Wicklow Sinn Féin TD John Brady has expressed disappointment at the slow progress that is been made on project to address the Old Bray landfill at the North Beach in Bray that is being washed into the sea.

A coastal defence and environmental protection that has been approved it was hoped that it would have commenced before Christmas, however the process has taken longer than expected to go to procurement. It is now hoped that the process will proceed early in the new year.

Expressing disappointment at the delay in progressing the project Deputy Brady said “In June it was hoped that the approved scheme to address the erosion of the old landfill at Bray’s North Beach would commence in 2019. Unfortunately, that is now not going to be the case as there have been a number of delays in advancing the project.”

“After receiving a comprehensive briefing from the project engineer, it is now hoped to go to procurement early in the new year.
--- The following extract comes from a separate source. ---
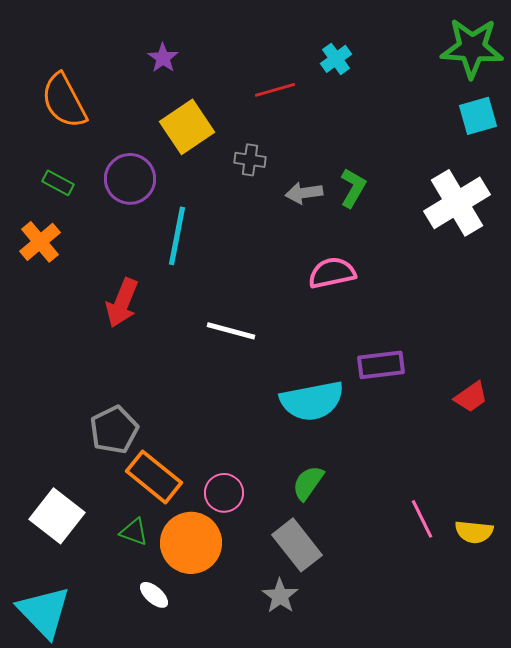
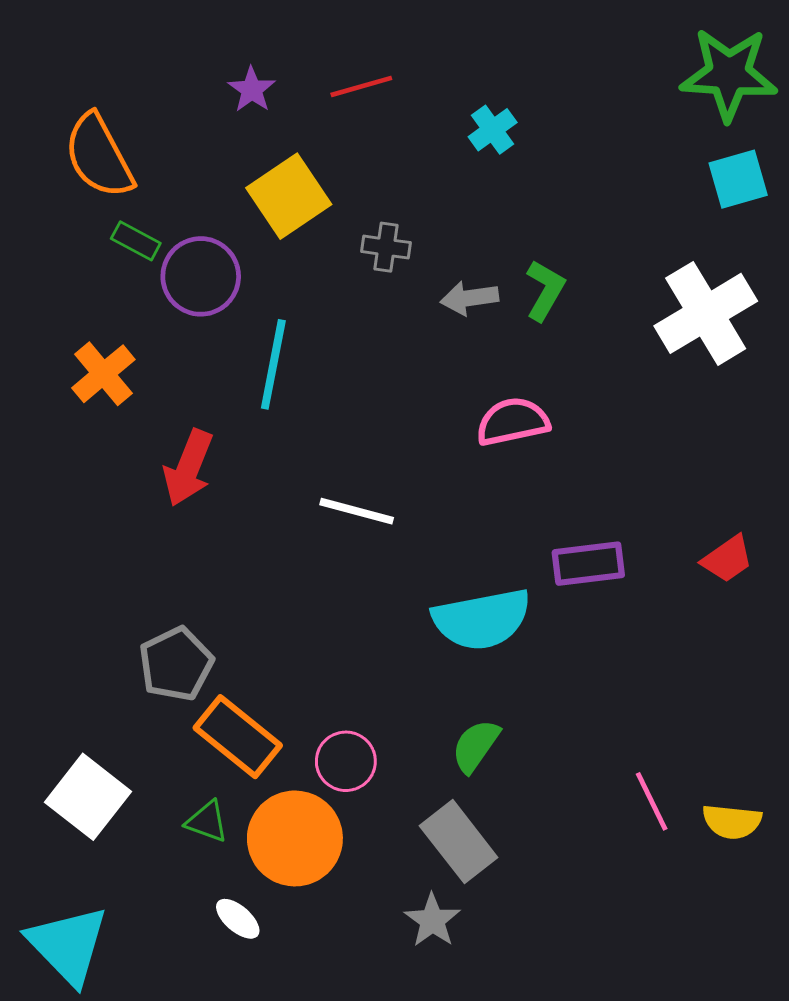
cyan cross: (336, 59) -> (493, 130), moved
red line: (275, 90) -> (361, 86), moved
green rectangle: (58, 183) -> (136, 241), moved
orange cross: (40, 242) -> (103, 374), moved
red trapezoid: (471, 397) -> (727, 559), moved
Whilst these delays are disappointing, it’s important that advancing the project is still seen as a priority.”

“The pace in which this project has advanced is really frustrating. I first started working on this project 14 years ago. About 10 years ago, after continuously pursuing the issue, Wicklow County Council carried out exploratory digs in the area to ascertain the type of waste and possible quantities.

“It was only at that stage did the council start the process of engaging Dún Laoghaire-Rathdown County Council to try advance a project to deal with the waste. Unfortunately, it also took a number of complaints to the Environmental Protection Agency and the Minister to keep the project moving forward.”

“The old dump which is located on the border between Wicklow and Dublin was used by the local authorities in Bray right up until the 1960s. It’s estimated that it contains more than 104,000 cubic metres of waste including, asbestos, excessive levels of ammoniacal nitrogen, potassium and manganese. Due to coastal erosion the old landfill has been getting washed into the Irish Sea, causing an environmental disaster.”

Deputy Brady concluded “The detailed design for the project is currently being finalised, a comprehensive traffic management plan is also needed as part of the project which is estimated will cost €2m. The scheme consists of the placing of an armour stone revetment at the toe of the cliff at the landfill and stabilising the cliff face above by re-grading to a long-term stable slope.

“The work will prevent contaminated material reaching the foreshore. It is proposed to maintain beach access by means of a path along the cliff top and a set of access steps down through the revetment at the northern end. I will continue to work on this project until it is complete and the environmental disaster in the area is ended.”